Core Features

A deep dive into every capability of Data Island Core. Click each section to explore the technical details.

Versioned Storage

Every write operation in Data Island Core creates a new, immutable version of the table. Data is never overwritten in place. This append-only architecture provides a complete audit trail, safe rollbacks, and point-in-time queries with zero configuration.

Core Concepts

Append-only writes

Immutable snapshots

Time-travel queries

Automatic deduplication

Soft-delete tombstones

Version metadata

How It Works

Append-Only: Each write appends a new Parquet file to the table's storage path. Previous versions remain intact and accessible.
Immutable Snapshots: Every version is a complete, self-contained snapshot referenced by a monotonic version number. The catalog records row count, byte size, schema hash, and timestamp.
Time-Travel Queries: Query any historical version using ?version=N or ?as_of=2024-01-15T10:00:00Z. Reconstructs the exact state at that point.
Deduplication: The Dedup View automatically removes duplicate rows based on configurable key columns. Applied transparently in the view chain before query execution.
Tombstones: Soft-delete records by writing tombstone markers. The Tombstone View filters these out during reads while preserving the original data for audit purposes.

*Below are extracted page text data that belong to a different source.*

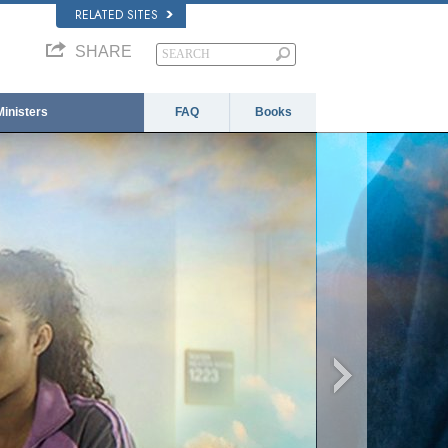
RELATED SITES
SHARE
Ministers
FAQ
Books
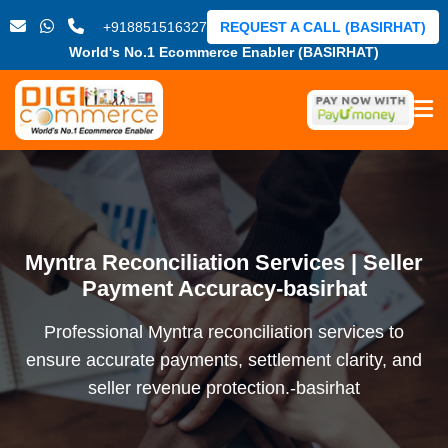
+918851516327
REQUEST A CALL (BASIRHAT)
World's No.1 Ecommerce Enabler (BASIRHAT)
Myntra Reconciliation Services | Seller
Payment Accuracy-basirhat
Professional Myntra reconciliation services to
ensure accurate payments, settlement clarity, and
seller revenue protection.-basirhat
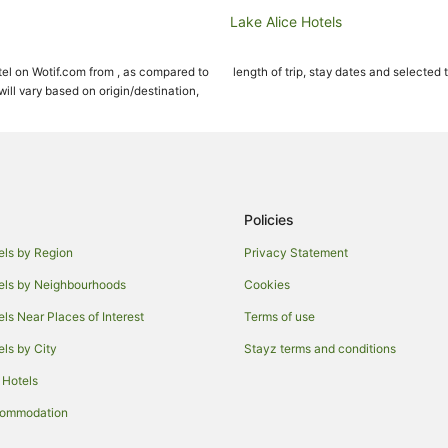
Lake Alice Hotels
Massey University Hotels
el on Wotif.com from , as compared to
length of trip, stay dates and selected 
Farmstay in Palmerston North
ll vary based on origin/destination,
Apartments in Palmerston North
Cabin Rentals in Palmerston Nort
Cottages in Palmerston North
Holiday Homes in Palmerston Nor
Policies
Hostels in Palmerston North
els by Region
Privacy Statement
Cheap Hotels in Palmerston Nort
els by Neighbourhoods
Cookies
Green Hotels in Palmerston North
els Near Places of Interest
Terms of use
Hotels with Indoor Pools in Palme
els by City
Stayz terms and conditions
Hotels with Pool in Palmerston No
 Hotels
Pet Friendly Hotels in Palmerston
Romantic Hotels in Palmerston N
commodation
Hotels with a Waterpark in Palme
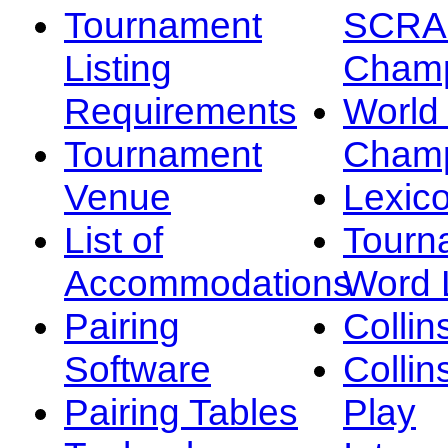
Tournament
SCRA
Listing
Champ
Requirements
Worl
Tournament
Champ
Venue
Lexic
List of
Tourn
Accommodations
Word L
Pairing
Collin
Software
Collin
Pairing Tables
Play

# Write data — automatically creates version N+1
curl -X POST /api/v1/tables/orders/data \
  -H 'Authorization: Bearer $TOKEN' \
  -d @orders.json

# Query a specific historical version
curl /api/v1/tables/orders/data?version=42

# Query as of a specific timestamp
curl /api/v1/tables/orders/data?as_of=2024-06-15T00:00:00Z

SQL Analytics

Run standard SQL queries against any table with automatic engine selection. Core picks the right engine based on data size, so you get sub-second responses on small datasets and distributed processing for large ones.

Engine Selection

Engine	Mode	Best For	Features
DuckDB Lite	In-process	Small datasets (< 100 MB)	Sub-second latency, zero configuration
DuckDB Pro	Persistent	Medium datasets (100 MB – 10 GB)	Result caching, persistent catalog, parallel scans
Spark SQL	Thrift Server	Large datasets (> 10 GB)	Distributed execution, predicate pushdown, shuffle optimization

How Auto-Selection Works

Core checks the total byte size of the target table version in the catalog.
If below the DuckDB Lite threshold, the query runs in-process with zero overhead.
Medium datasets are routed to DuckDB Pro, which maintains a persistent on-disk cache for repeat queries.
Large datasets are dispatched to Spark SQL via the Thrift protocol. The Spark cluster handles distributed reads, predicate pushdown, and shuffle operations.
You can override the engine selection with the ?engine= query parameter if needed.

# SQL query via REST API — engine auto-selected
curl -X POST /api/v1/sql \
  -H 'Authorization: Bearer $TOKEN' \
  -d '{"query": "SELECT region, SUM(revenue) FROM sales GROUP BY region ORDER BY 2 DESC"}'

# Force a specific engine
curl -X POST /api/v1/sql?engine=spark \
  -d '{"query": "SELECT * FROM large_events WHERE ts > NOW() - INTERVAL 7 DAY"}'

Data Quality

Built-in data quality engine with 16 validation checks across three categories, 5 anomaly detectors, scheduled execution, and per-table quality scores. Catch data issues before they propagate downstream.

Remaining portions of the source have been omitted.